Dubai’s flydubai will launch daily non-stop flights to Aleppo from July 20, resuming service to the Syrian city after nearly 14 years, the carrier said on July 10.
The route lands as Syria’s rehabilitation gathers pace, with Washington moving to lift the country’s terrorism designation and European governments restoring engagement, opening a market that carriers had abandoned during the conflict.
Aleppo becomes flydubai’s second Syrian destination alongside Damascus, according to the airline. The service will operate from Terminal 3 at Dubai International, with flight FZ 1191 departing at 11:00 and arriving at 13:40, and FZ 1192 returning at 14:40 to land at 19:20, all local time.
“We are pleased to resume our operations to Aleppo after nearly 14 years of halted operations,” said flydubai chief executive Ghaith Al Ghaith. He said the daily service catered to strong existing demand for direct travel while fostering economic, cultural and familial ties between the UAE and Syria.
Aleppo represents a market with demand from regional business travel, visiting friends and relatives, and cargo transport, the carrier said, providing a link for the Syrian diaspora in the UAE and wider Gulf.
“Since resuming our flights to Damascus last summer, we have been encouraged by the strong demand for travel on this route,” said chief commercial officer Hamad Obaidalla, adding that the launch came at an ideal time to support summer demand.
flydubai became the first UAE carrier to operate a daily Dubai-Damascus service on June 1, 2025, and now serves the capital three times daily. Return business class fares from Dubai start at AED8,000 ($2,180) and economy lite fares at AED1,800 ($490). The route forms part of the flydubai and Emirates codeshare partnership.
Why it matters for the trade
The Aleppo launch is the clearest commercial signal yet that Syria is moving from a diplomatic story to a bookable one. flydubai’s Damascus route has tripled to three daily flights in a year, which is the sort of frequency growth that only comes when load factors hold, and the carrier is now backing that with a second Syrian city. For agents, the Emirates codeshare is the operative detail: through-ticketing, single-baggage check and access to the combined network mean Aleppo can be sold as a connecting destination from Europe, Asia and North America, not just as a Dubai point-to-point.
The demand profile is worth understanding before building product. This is VFR and business traffic first, with cargo capacity explicitly flagged, which tells you flydubai expects trade flows as much as passengers. The Syrian diaspora across the Gulf is the anchor market, and those passengers book direct, fly economy and travel in family groups. Leisure inbound to Aleppo is a longer game, though the city’s status as one of the world’s oldest continuously inhabited settlements and its UNESCO-listed old city give it obvious heritage potential once ground infrastructure, insurance and hotel stock catch up.
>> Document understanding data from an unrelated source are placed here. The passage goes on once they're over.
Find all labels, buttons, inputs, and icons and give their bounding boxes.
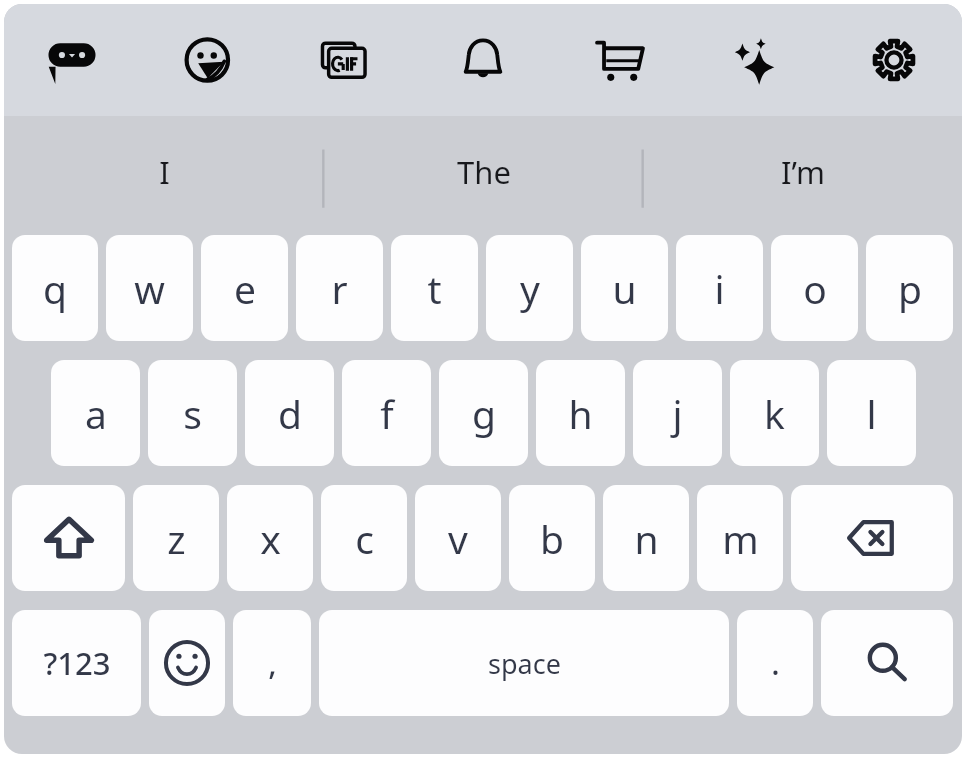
button[interactable]: AI suggestions — [688, 4, 825, 116]
staticText: d — [278, 387, 302, 440]
button[interactable]: o — [771, 235, 858, 341]
button[interactable]: r — [296, 235, 383, 341]
staticText: r — [331, 262, 348, 315]
button[interactable]: i — [676, 235, 763, 341]
button[interactable]: x — [227, 485, 313, 591]
staticText: v — [448, 512, 468, 565]
button[interactable]: Backspace — [791, 485, 953, 591]
button[interactable]: e — [201, 235, 288, 341]
staticText: w — [134, 262, 165, 315]
staticText: j — [672, 387, 683, 440]
button[interactable]: y — [486, 235, 573, 341]
staticText: q — [43, 262, 67, 315]
button[interactable]: b — [509, 485, 595, 591]
staticText: m — [722, 512, 759, 565]
button[interactable]: Chat suggestions — [4, 4, 140, 116]
button[interactable]: f — [342, 360, 431, 466]
button[interactable]: q — [12, 235, 98, 341]
button[interactable]: , — [233, 610, 311, 716]
button[interactable]: . — [737, 610, 813, 716]
staticText: x — [260, 512, 281, 565]
button[interactable]: Emoji — [149, 610, 225, 716]
staticText: u — [612, 262, 637, 315]
staticText: s — [183, 387, 202, 440]
staticText: ?123 — [43, 642, 111, 684]
button[interactable]: n — [603, 485, 689, 591]
button[interactable]: c — [321, 485, 407, 591]
staticText: g — [472, 387, 496, 440]
button[interactable]: j — [633, 360, 722, 466]
button[interactable]: g — [439, 360, 528, 466]
button[interactable]: t — [391, 235, 478, 341]
staticText: . — [771, 642, 780, 684]
button[interactable]: space — [319, 610, 729, 716]
staticText: z — [167, 512, 186, 565]
staticText: l — [866, 387, 877, 440]
staticText: b — [540, 512, 564, 565]
button[interactable]: v — [415, 485, 501, 591]
staticText: t — [427, 262, 442, 315]
staticText: a — [85, 387, 107, 440]
button[interactable]: k — [730, 360, 819, 466]
staticText: c — [355, 512, 374, 565]
staticText: I — [159, 151, 170, 193]
button[interactable]: a — [51, 360, 140, 466]
button[interactable]: u — [581, 235, 668, 341]
button[interactable]: Notifications — [414, 4, 551, 116]
staticText: i — [714, 262, 725, 315]
staticText: I’m — [781, 151, 825, 193]
staticText: h — [568, 387, 593, 440]
staticText: y — [520, 262, 540, 315]
button[interactable]: l — [827, 360, 916, 466]
button[interactable]: The — [324, 116, 643, 228]
button[interactable]: GIF — [277, 4, 414, 116]
button[interactable]: d — [245, 360, 334, 466]
button[interactable]: p — [866, 235, 953, 341]
staticText: The — [457, 151, 511, 193]
staticText: k — [764, 387, 785, 440]
button[interactable]: Shopping — [551, 4, 688, 116]
button[interactable]: Shift — [12, 485, 125, 591]
button[interactable]: z — [133, 485, 219, 591]
staticText: o — [803, 262, 827, 315]
button[interactable]: m — [697, 485, 783, 591]
button[interactable]: w — [106, 235, 193, 341]
staticText: p — [898, 262, 922, 315]
button[interactable]: s — [148, 360, 237, 466]
button[interactable]: Settings — [825, 4, 962, 116]
button[interactable]: ?123 — [12, 610, 141, 716]
staticText: f — [380, 387, 394, 440]
button[interactable]: Search — [821, 610, 953, 716]
button[interactable]: I’m — [643, 116, 962, 228]
staticText: space — [488, 645, 561, 682]
staticText: n — [634, 512, 659, 565]
staticText: , — [268, 642, 277, 684]
button[interactable]: h — [536, 360, 625, 466]
button[interactable]: Stickers — [140, 4, 277, 116]
staticText: e — [234, 262, 256, 315]
button[interactable]: I — [4, 116, 324, 228]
For operators, the sequencing question is when specialist heritage and cultural itineraries become viable. Air access is arriving before the accommodation and ground-handling capacity, and the trade will need to watch hotel reopenings, insurance terms and government travel advisories, which remain the binding constraint on selling Syria to Western leisure clients regardless of how many flights land.